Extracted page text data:
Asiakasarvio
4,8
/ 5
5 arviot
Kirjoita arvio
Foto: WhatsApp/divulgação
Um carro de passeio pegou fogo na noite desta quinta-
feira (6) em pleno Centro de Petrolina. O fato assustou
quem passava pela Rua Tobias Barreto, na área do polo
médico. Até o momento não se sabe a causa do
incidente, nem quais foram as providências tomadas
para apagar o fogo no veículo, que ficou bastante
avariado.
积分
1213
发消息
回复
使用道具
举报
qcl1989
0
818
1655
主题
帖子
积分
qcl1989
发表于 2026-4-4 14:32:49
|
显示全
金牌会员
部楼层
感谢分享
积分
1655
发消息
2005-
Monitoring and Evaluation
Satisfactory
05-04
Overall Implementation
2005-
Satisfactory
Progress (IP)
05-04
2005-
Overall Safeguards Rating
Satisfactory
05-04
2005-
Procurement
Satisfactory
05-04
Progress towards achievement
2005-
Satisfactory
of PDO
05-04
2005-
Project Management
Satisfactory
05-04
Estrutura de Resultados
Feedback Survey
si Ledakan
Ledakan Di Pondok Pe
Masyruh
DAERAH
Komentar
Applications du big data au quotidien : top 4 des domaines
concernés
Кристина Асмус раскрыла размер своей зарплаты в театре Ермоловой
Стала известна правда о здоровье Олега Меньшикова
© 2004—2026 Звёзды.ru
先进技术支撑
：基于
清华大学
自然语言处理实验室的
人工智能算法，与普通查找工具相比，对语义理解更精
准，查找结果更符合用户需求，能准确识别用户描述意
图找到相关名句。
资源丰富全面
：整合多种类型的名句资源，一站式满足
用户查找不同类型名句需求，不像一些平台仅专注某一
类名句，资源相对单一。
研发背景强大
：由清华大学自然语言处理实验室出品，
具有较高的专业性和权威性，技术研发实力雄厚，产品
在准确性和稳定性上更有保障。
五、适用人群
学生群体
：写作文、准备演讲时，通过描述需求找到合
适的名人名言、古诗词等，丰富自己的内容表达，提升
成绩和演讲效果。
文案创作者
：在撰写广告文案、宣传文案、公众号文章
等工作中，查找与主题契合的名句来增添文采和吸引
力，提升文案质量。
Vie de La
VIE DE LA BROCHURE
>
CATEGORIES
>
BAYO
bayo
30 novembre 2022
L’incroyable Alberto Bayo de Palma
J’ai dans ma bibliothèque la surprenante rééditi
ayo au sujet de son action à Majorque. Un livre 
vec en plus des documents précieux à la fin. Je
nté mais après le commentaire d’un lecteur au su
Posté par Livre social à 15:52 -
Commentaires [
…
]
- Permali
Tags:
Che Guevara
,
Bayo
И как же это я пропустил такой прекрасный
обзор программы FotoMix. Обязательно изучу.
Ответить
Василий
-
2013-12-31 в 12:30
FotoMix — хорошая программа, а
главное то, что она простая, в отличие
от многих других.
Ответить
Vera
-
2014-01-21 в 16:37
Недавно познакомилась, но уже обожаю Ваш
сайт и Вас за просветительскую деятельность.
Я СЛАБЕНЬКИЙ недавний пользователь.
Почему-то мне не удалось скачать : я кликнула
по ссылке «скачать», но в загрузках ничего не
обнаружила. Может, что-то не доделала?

> **What to work on**
Set down every record above exactly as written.

> **Task solution**
Asiakasarvio
4,8
/ 5
5 arviot
Kirjoita arvio
Foto: WhatsApp/divulgação
Um carro de passeio pegou fogo na noite desta quinta-
feira (6) em pleno Centro de Petrolina. O fato assustou
quem passava pela Rua Tobias Barreto, na área do polo
médico. Até o momento não se sabe a causa do
incidente, nem quais foram as providências tomadas
para apagar o fogo no veículo, que ficou bastante
avariado.
积分
1213
发消息
回复
使用道具
举报
qcl1989
0
818
1655
主题
帖子
积分
qcl1989
发表于 2026-4-4 14:32:49
|
显示全
金牌会员
部楼层
感谢分享
积分
1655
发消息
2005-
Monitoring and Evaluation
Satisfactory
05-04
Overall Implementation
2005-
Satisfactory
Progress (IP)
05-04
2005-
Overall Safeguards Rating
Satisfactory
05-04
2005-
Procurement
Satisfactory
05-04
Progress towards achievement
2005-
Satisfactory
of PDO
05-04
2005-
Project Management
Satisfactory
05-04
Estrutura de Resultados
Feedback Survey
si Ledakan
Ledakan Di Pondok Pe
Masyruh
DAERAH
Komentar
Applications du big data au quotidien : top 4 des domaines
concernés
Кристина Асмус раскрыла размер своей зарплаты в театре Ермоловой
Стала известна правда о здоровье Олега Меньшикова
© 2004—2026 Звёзды.ru
先进技术支撑
：基于
清华大学
自然语言处理实验室的
人工智能算法，与普通查找工具相比，对语义理解更精
准，查找结果更符合用户需求，能准确识别用户描述意
图找到相关名句。
资源丰富全面
：整合多种类型的名句资源，一站式满足
用户查找不同类型名句需求，不像一些平台仅专注某一
类名句，资源相对单一。
研发背景强大
：由清华大学自然语言处理实验室出品，
具有较高的专业性和权威性，技术研发实力雄厚，产品
在准确性和稳定性上更有保障。
五、适用人群
学生群体
：写作文、准备演讲时，通过描述需求找到合
适的名人名言、古诗词等，丰富自己的内容表达，提升
成绩和演讲效果。
文案创作者
：在撰写广告文案、宣传文案、公众号文章
等工作中，查找与主题契合的名句来增添文采和吸引
力，提升文案质量。
Vie de La
VIE DE LA BROCHURE
>
CATEGORIES
>
BAYO
bayo
30 novembre 2022
L’incroyable Alberto Bayo de Palma
J’ai dans ma bibliothèque la surprenante rééditi
ayo au sujet de son action à Majorque. Un livre 
vec en plus des documents précieux à la fin. Je
nté mais après le commentaire d’un lecteur au su
Posté par Livre social à 15:52 -
Commentaires [
…
]
- Permali
Tags:
Che Guevara
,
Bayo
И как же это я пропустил такой прекрасный
обзор программы FotoMix. Обязательно изучу.
Ответить
Василий
-
2013-12-31 в 12:30
FotoMix — хорошая программа, а
главное то, что она простая, в отличие
от многих других.
Ответить
Vera
-
2014-01-21 в 16:37
Недавно познакомилась, но уже обожаю Ваш
сайт и Вас за просветительскую деятельность.
Я СЛАБЕНЬКИЙ недавний пользователь.
Почему-то мне не удалось скачать : я кликнула
по ссылке «скачать», но в загрузках ничего не
обнаружила. Может, что-то не доделала?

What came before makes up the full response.